Reflowfy uses a class-based architecture for pipelines, allowing for dynamic configuration and modular design.

1. Create Custom Transformations

Transformations are reusable units of logic that process batches of records. To create one, subclass BaseTransformation:

from reflowfy import BaseTransformation

class XmlToJson(BaseTransformation):
    name = "xml_to_json"  # Unique identifier
    
    def apply(self, records, context):
        """
        Process a batch of records.
        Records are passed as a list of dictionaries (or source-specific format).
        Return the modified list.
        """
        return [self._parse_xml(r) for r in records]

    def _parse_xml(self, record):
        # ... logic ...
        return record

2. Build a Pipeline

Pipelines connect sources, transformations, and destinations. Subclass AbstractPipeline to define your logic:

from reflowfy import AbstractPipeline, pipeline_registry
from reflowfy import elastic_source, kafka_destination
from .transformations import XmlToJson

class ElasticXmlPipeline(AbstractPipeline):
    name = "elastic_xml_pipeline"
    rate_limit = {"jobs_per_second": 50}

    def define_source(self, params):
        """
        Define source based on runtime parameters.
        Parameters allow you to change behavior at runtime (e.g., time ranges).
        """
        return elastic_source(
            url="http://elasticsearch:9200",
            index="logs-*",
            base_query={
                "query": {
                    "range": {
                        "@timestamp": {
                            "gte": "{{ start_time }}",  # Jinja template support
                            "lte": "{{ end_time }}"
                        }
                    }
                }
            }
        )

    def define_transformations(self, params):
        """List of transformations to apply in order."""
        return [XmlToJson()]

    def define_destination(self, params):
        """Define where data should go."""
        return kafka_destination(
            bootstrap_servers="kafka:9092",
            topic="processed-logs"
        )

# Register the pipeline so the worker and API can find it
pipeline_registry.register(ElasticXmlPipeline())

3. Run Pipeline

You can run your pipeline locally or in production via the API:

# Production Execution (Async via Kafka)
curl -X POST http://localhost:8001/run \
  -H "Content-Type: application/json" \
  -d '{
    "pipeline_name": "elastic_xml_pipeline",
    "runtime_params": {
      "start_time": "2024-01-01",
      "end_time": "2024-01-02"
    }
  }'

# Dry Run (Preview without side effects)
curl -X POST http://localhost:8001/run ... -d '{..., "dry_run": true}'

📦 Installation

# Using pip
pip install -e .

# Using Docker
docker build -f Dockerfile.api -t reflowfy-api .
docker build -f Dockerfile.worker -t reflowfy-worker .

🔌 Built-in Connectors

Sources

  • Elasticsearch: Scroll-based pagination with runtime parameters
  • SQL: ID range and offset-based splitting (Postgres, MySQL, etc.)
  • HTTP API: Offset/cursor pagination with authentication

Destinations

  • Kafka: Batching, compression, health checks
  • HTTP: Webhooks with retry logic

⚙️ Configuration

Environment Variables

API:

API_HOST=0.0.0.0
API_PORT=8000
KAFKA_BOOTSTRAP_SERVERS=kafka:9092
KAFKA_TOPIC=reflow.jobs

Worker:

KAFKA_BOOTSTRAP_SERVERS=kafka:9092
KAFKA_TOPIC=reflow.jobs
KAFKA_GROUP_ID=reflowfy-workers
Mode Endpoint Use Case Kafka Workers
Distributed POST /run Production execution
Dry Run POST /run (dry_run=true) Preview/Testing

🐳 Kubernetes Deployment

Reflowfy streamlines deployment to Kubernetes/OpenShift using the CLI and Helm.

Deployment Concept

The deployment process uses your local configuration to configure the cluster.
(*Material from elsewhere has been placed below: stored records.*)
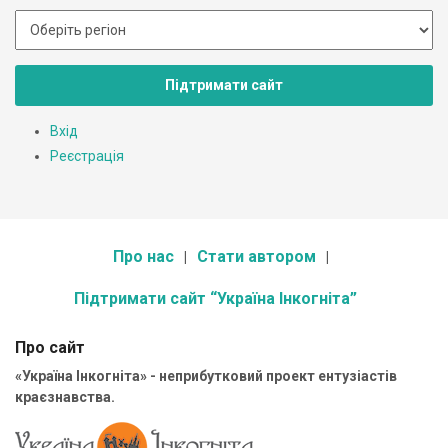
Підтримати сайт
Вхід
Реєстрація
Про нас
Стати автором
Підтримати сайт “Україна Інкогніта”
Про сайт
«Україна Інкогніта» - неприбутковий проект ентузіастів
краєзнавства.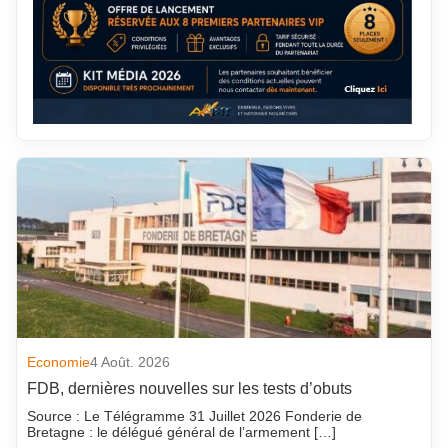
Economie
4 Août. 2026
FDB, dernières nouvelles sur les tests d’obuts
Source : Le Télégramme 31 Juillet 2026 Fonderie de
Bretagne : le délégué général de l’armement […]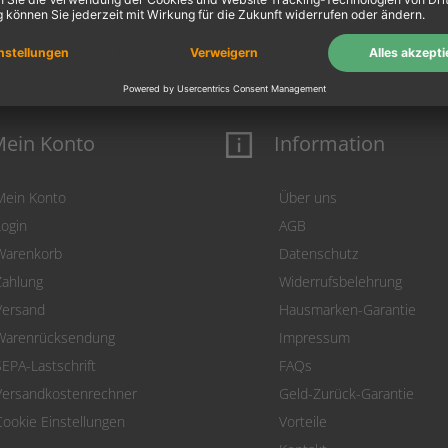
ein Konto
Information
Mein Konto
Über uns
Login
AGB
Warenkorb
Datenschutz
Zahlung
Widerrufsbelehrung
Versand
Hausmarken-Garantie
Warenrücksendung
Impressum
SEPA-Lastschrift
FAQs
Versandkostenrechner
Geld-Zurück-Garantie
Cookie Einstellungen
Vorteile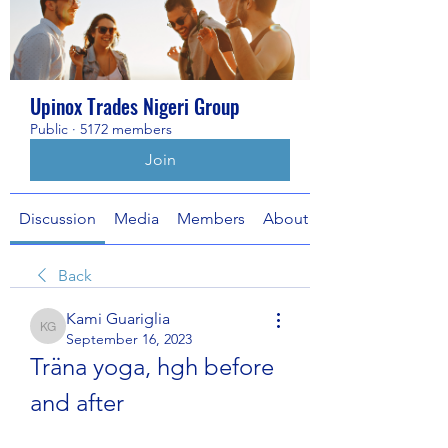
Upinox Trades Nigeri Group
Public
·
5172 members
Join
Discussion
Media
Members
About
Back
Kami Guariglia
Kami Guariglia
September 16, 2023
Träna yoga, hgh before 
and after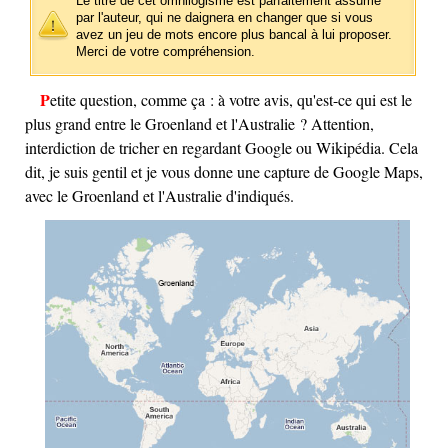
Le titre de cet omnilogisme est parfaitement assumé
par l'auteur, qui ne daignera en changer que si vous
avez un jeu de mots encore plus bancal à lui proposer.
Merci de votre compréhension.
Petite question, comme ça : à votre avis, qu'est-ce qui est le
plus grand entre le Groenland et l'Australie ? Attention,
interdiction de tricher en regardant Google ou Wikipédia. Cela
dit, je suis gentil et je vous donne une capture de Google Maps,
avec le Groenland et l'Australie d'indiqués.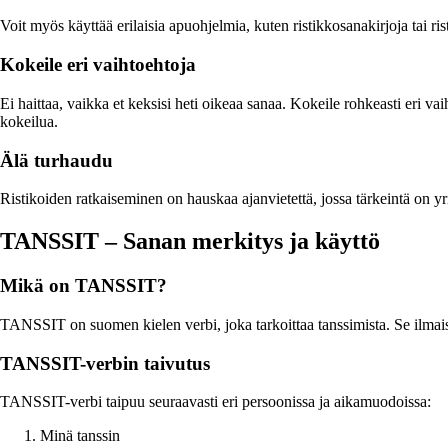
Voit myös käyttää erilaisia apuohjelmia, kuten ristikkosanakirjoja tai r
Kokeile eri vaihtoehtoja
Ei haittaa, vaikka et keksisi heti oikeaa sanaa. Kokeile rohkeasti eri v
kokeilua.
Älä turhaudu
Ristikoiden ratkaiseminen on hauskaa ajanvietettä, jossa tärkeintä on y
TANSSIT – Sanan merkitys ja käyttö
Mikä on TANSSIT?
TANSSIT on suomen kielen verbi, joka tarkoittaa tanssimista. Se ilmaise
TANSSIT-verbin taivutus
TANSSIT-verbi taipuu seuraavasti eri persoonissa ja aikamuodoissa:
Minä tanssin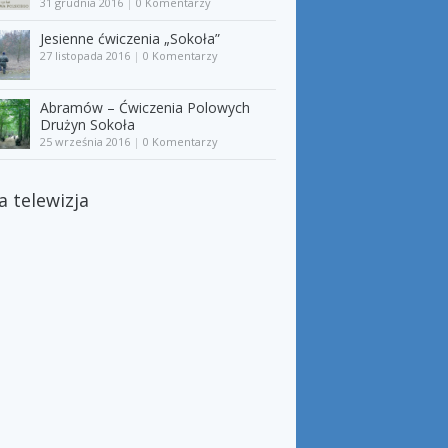
31 grudnia 2016
|
0 Komentarzy
Jesienne ćwiczenia „Sokoła”
27 listopada 2016
|
0 Komentarzy
Abramów – Ćwiczenia Polowych
Drużyn Sokoła
25 września 2016
|
0 Komentarzy
a telewizja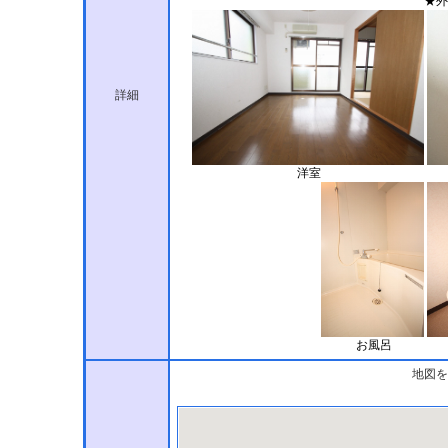
★外
詳細
洋室
お風呂
地図を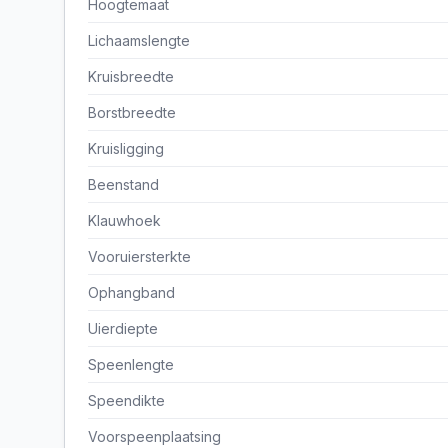
Hoogtemaat
Lichaamslengte
Kruisbreedte
Borstbreedte
Kruisligging
Beenstand
Klauwhoek
Vooruiersterkte
Ophangband
Uierdiepte
Speenlengte
Speendikte
Voorspeenplaatsing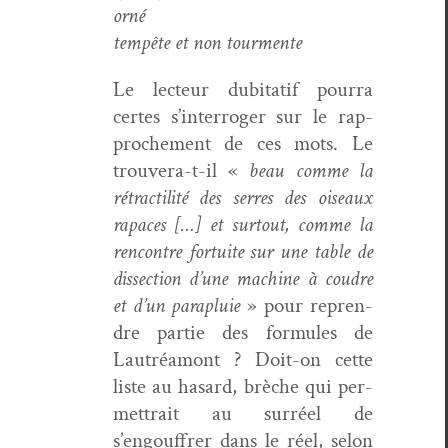
orné
tem­pête et non tourmente
Le lecteur dubi­tatif pour­ra
certes s’interroger sur le rap­
proche­ment de ces mots. Le
trou­vera-t-il «
beau comme la
rétrac­til­ité des ser­res des oiseaux
rapaces […] et surtout, comme la
ren­con­tre for­tu­ite sur une table de
dis­sec­tion d’une machine à coudre
et d’un para­pluie
» pour repren­
dre par­tie des for­mules de
Lautréa­mont ? Doit-on cette
liste au hasard, brèche qui per­
me­t­trait au sur­réel de
s’engouffrer dans le réel, selon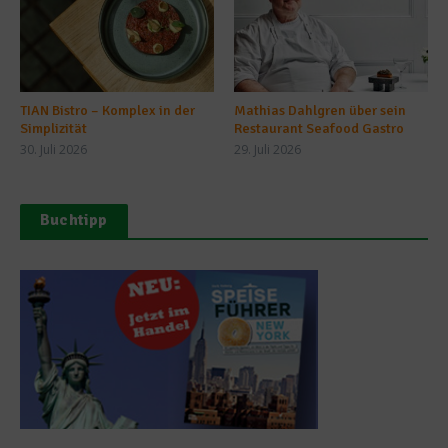
TIAN Bistro – Komplex in der
Mathias Dahlgren über sein
Simplizität
Restaurant Seafood Gastro
30. Juli 2026
29. Juli 2026
Buchtipp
  1. Configuration: The .env file in your project root is the source of truth. It defines connection strings (Kafka, Registry, DB).
  2. CLI: The reflowfy deploy command reads this config and triggers a Helm upgrade.

Deployed Objects

When you run reflowfy deploy, the following objects are created in your namespace:

  • ReflowAPI (Deployment + Service): The entry point for triggering pipeline runs.
  • ReflowManager (Deployment + Service): Orchestrates job distribution and manages state.
  • ReflowWorker (Deployment + KEDA ScaledObject): The worker pool that processes jobs. KEDA automatically scales this deployment based on Kafka lag (0 to N replicas).
  • PostgreSQL (Optional): If DEPLOY_POSTGRES=True, a dedicated Postgres instance is deployed. Otherwise, the system connects to your external DB.

How to Deploy

  1. Configure environment: Ensure your .env file has the correct registry and Kafka settings.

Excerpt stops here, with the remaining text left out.